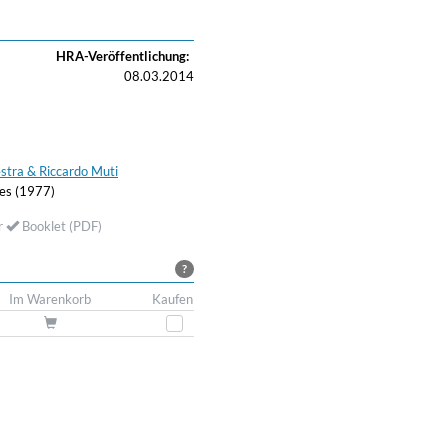
HRA-Veröffentlichung:
08.03.2014
tra & Riccardo Muti
es (1977)
r
Booklet (PDF)
?
Im Warenkorb
Kaufen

§ TASK DESCRIPTION: For this exercise, copy the lines from the one that contains "tra & Riccardo Muti" through the last line of the records, exactly and only those.

§ RESULT:
tra & Riccardo Muti
es (1977)
r
Booklet (PDF)
?
Im Warenkorb
Kaufen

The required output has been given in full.